Nissl bodies, also known as Nissl granules, are triangular or oval small masses distributed in the cytoplasm of nerve cells. They can be stained purple-blue by basic dyes such as thionine, methylene blue, toluidine blue, and cresyl violet. All types of nerve cells contain Nissl bodies, but their shape, quantity, and distribution location often vary. Nissl bodies are also present in dendrites, but not in axons or the axon hillock of the cell body. Nissl bodies change with the physiological state of the neuron and serve as an important site for protein synthesis within the neuron. When a neuron is stimulated, the number of Nissl bodies in the cell body decreases significantly.
The Nissl Staining Solution (Thionine Method) uses imported thionine acetate as the core dye. It can be used for staining Nissl substances, neurons, and other structures in paraffin tissue sections. The presence or disappearance of Nissl bodies is a key indicator of whether nerve cells are damaged. In cases such as encephalitis, cerebral ischemia, and axonal reaction, Nissl bodies may undergo dissolution or even disappear. The main advantages of the Nissl Staining Solution (Thionine Method) include simple operation, stable staining results, and a wide range of applications. This reagent is for research use only and not intended for clinical diagnosis or other purposes.
Self-Prepared Materials
1. series of ethanol solutions, distilled water, Carnoy's fixative or 10% neutral formalin solution, environment-friendly dewaxing solution, neutral balsam, environment-friendly clearing solution, OCT embedding medium, and gradient sucrose solutions
2. Constant temperature incubator, alcohol lamp, and microscope
Operating Steps (for reference only)
1. For paraffin sections: Fix fresh tissues in ethanol, Carnoy's fixative, or 10% neutral formalin solution, followed by conventional dehydration and embedding. Cut sections to a thickness of 6-8 μm, then perform conventional dewaxing with xylene or environment-friendly dewaxing solution until the sections are water-wettable. Rinse with distilled water.

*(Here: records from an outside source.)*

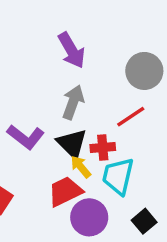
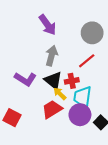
purple circle: (89, 217) -> (80, 115), moved

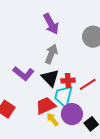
red line: (87, 61) -> (88, 84), moved
yellow arrow: (60, 94) -> (52, 119), moved
cyan trapezoid: (83, 97) -> (64, 96), moved

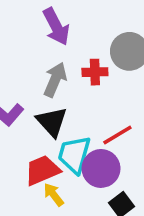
red cross: (68, 81) -> (95, 72), moved
purple circle: (72, 114) -> (101, 168), moved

2. For frozen sections: Fix fresh tissues in neutral formalin solution, then dehydrate them in gradient sucrose solutions at 4°C for 24-72 hours until the tissues sink to the bottom.
Embed the tissues in OCT medium and cut into sections with a recommended thickness of 10-15 μm. Immerse the frozen sections in distilled water to rewarm for 3 minutes.
3. Preheat the Nissl Staining Solution (Thionine Method) in an incubator at 50-60°C. When steam appears, immerse the sections in the staining solution and stain for 30-60 minutes. Rinse briefly with distilled water to remove excess staining solution.
4. Rapidly differentiate the sections with 95% ethanol until the background is nearly colorless. If differentiation fails, repeat Step 3.
5. Dehydrate the sections with absolute ethanol, clear them with xylene or environment-friendly clearing solution, and mount them with neutral balsam.
Staining Results
Nissl bodies: Purple-blue to dark blue
Cell nuclei: Light blue
Background: Colorless or light blue
Precautions
1. Nissl bodies are prone to dissolution after the tissue is removed from the body. Therefore, the tissue must be fixed immediately after collection; otherwise, effective staining will be difficult.
2. Tissue fixation plays a crucial role. Ethanol, Carnoy's fixative, or neutral formalin solution can be used for fixation.
3. This staining solution yields better results for Nissl staining of paraffin tissue sections.
4. Differentiation with 95% ethanol should be performed quickly. Observe the sections with the naked eye: the optimal differentiation effect is achieved when the sections are clear and the background is light blue or colorless.
5. Stained specimens must be stored away from light; otherwise, they may fade easily.
6. For your safety and health, wear a lab coat and disposable gloves during operation.
7. Use the reagent as soon as possible after opening to avoid affecting the results of subsequent experiments.